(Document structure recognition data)
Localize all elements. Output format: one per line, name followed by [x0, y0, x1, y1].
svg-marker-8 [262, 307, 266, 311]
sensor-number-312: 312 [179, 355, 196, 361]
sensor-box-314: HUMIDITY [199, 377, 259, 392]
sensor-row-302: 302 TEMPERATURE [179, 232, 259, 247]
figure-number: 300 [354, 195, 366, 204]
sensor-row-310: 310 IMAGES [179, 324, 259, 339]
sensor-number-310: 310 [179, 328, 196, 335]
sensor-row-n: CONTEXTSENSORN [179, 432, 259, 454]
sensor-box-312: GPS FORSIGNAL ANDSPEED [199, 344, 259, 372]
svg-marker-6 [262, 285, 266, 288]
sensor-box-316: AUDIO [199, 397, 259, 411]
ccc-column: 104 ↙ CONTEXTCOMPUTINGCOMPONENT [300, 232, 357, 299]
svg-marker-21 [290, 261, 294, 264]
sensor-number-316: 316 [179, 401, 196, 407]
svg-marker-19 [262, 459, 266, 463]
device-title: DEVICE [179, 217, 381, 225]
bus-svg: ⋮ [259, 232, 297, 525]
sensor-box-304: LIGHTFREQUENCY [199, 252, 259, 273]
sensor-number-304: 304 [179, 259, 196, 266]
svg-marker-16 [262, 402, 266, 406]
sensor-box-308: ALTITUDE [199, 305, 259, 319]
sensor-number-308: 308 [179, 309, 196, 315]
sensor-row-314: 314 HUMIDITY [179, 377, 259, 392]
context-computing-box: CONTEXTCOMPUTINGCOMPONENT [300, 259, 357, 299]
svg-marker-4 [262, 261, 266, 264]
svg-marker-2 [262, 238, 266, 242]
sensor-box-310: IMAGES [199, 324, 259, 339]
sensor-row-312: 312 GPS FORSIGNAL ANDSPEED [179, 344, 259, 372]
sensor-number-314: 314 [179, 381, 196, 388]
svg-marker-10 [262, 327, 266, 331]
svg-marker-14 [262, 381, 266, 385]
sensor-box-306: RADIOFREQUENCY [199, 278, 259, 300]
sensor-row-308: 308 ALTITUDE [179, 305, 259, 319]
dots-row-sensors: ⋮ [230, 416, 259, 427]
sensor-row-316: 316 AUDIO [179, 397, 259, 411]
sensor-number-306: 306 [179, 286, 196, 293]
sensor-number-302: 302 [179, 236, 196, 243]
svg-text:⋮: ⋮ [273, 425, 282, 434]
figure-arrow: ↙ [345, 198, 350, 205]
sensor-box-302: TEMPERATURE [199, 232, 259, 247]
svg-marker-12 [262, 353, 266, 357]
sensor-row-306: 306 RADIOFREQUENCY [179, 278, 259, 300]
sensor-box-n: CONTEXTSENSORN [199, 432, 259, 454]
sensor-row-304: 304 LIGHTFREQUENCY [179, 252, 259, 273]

*What is expected*. Return all of the entries above exactly as they stand.

*Written answer*.
Localize all elements. Output format: one per line, name followed by [x0, y0, x1, y1].
svg-marker-8 [262, 307, 266, 311]
sensor-number-312: 312 [179, 355, 196, 361]
sensor-box-314: HUMIDITY [199, 377, 259, 392]
sensor-row-302: 302 TEMPERATURE [179, 232, 259, 247]
figure-number: 300 [354, 195, 366, 204]
sensor-row-310: 310 IMAGES [179, 324, 259, 339]
sensor-number-310: 310 [179, 328, 196, 335]
sensor-row-n: CONTEXTSENSORN [179, 432, 259, 454]
sensor-box-312: GPS FORSIGNAL ANDSPEED [199, 344, 259, 372]
svg-marker-6 [262, 285, 266, 288]
sensor-box-316: AUDIO [199, 397, 259, 411]
ccc-column: 104 ↙ CONTEXTCOMPUTINGCOMPONENT [300, 232, 357, 299]
svg-marker-21 [290, 261, 294, 264]
sensor-number-316: 316 [179, 401, 196, 407]
svg-marker-19 [262, 459, 266, 463]
device-title: DEVICE [179, 217, 381, 225]
bus-svg: ⋮ [259, 232, 297, 525]
sensor-box-304: LIGHTFREQUENCY [199, 252, 259, 273]
sensor-number-304: 304 [179, 259, 196, 266]
svg-marker-16 [262, 402, 266, 406]
sensor-box-308: ALTITUDE [199, 305, 259, 319]
sensor-number-308: 308 [179, 309, 196, 315]
sensor-row-314: 314 HUMIDITY [179, 377, 259, 392]
context-computing-box: CONTEXTCOMPUTINGCOMPONENT [300, 259, 357, 299]
svg-marker-4 [262, 261, 266, 264]
svg-marker-2 [262, 238, 266, 242]
sensor-box-310: IMAGES [199, 324, 259, 339]
sensor-row-312: 312 GPS FORSIGNAL ANDSPEED [179, 344, 259, 372]
sensor-number-314: 314 [179, 381, 196, 388]
svg-marker-10 [262, 327, 266, 331]
svg-marker-14 [262, 381, 266, 385]
sensor-box-306: RADIOFREQUENCY [199, 278, 259, 300]
sensor-row-308: 308 ALTITUDE [179, 305, 259, 319]
dots-row-sensors: ⋮ [230, 416, 259, 427]
sensor-row-316: 316 AUDIO [179, 397, 259, 411]
sensor-number-306: 306 [179, 286, 196, 293]
sensor-number-302: 302 [179, 236, 196, 243]
svg-text:⋮: ⋮ [273, 425, 282, 434]
figure-arrow: ↙ [345, 198, 350, 205]
sensor-box-302: TEMPERATURE [199, 232, 259, 247]
svg-marker-12 [262, 353, 266, 357]
sensor-row-306: 306 RADIOFREQUENCY [179, 278, 259, 300]
sensor-box-n: CONTEXTSENSORN [199, 432, 259, 454]
sensor-row-304: 304 LIGHTFREQUENCY [179, 252, 259, 273]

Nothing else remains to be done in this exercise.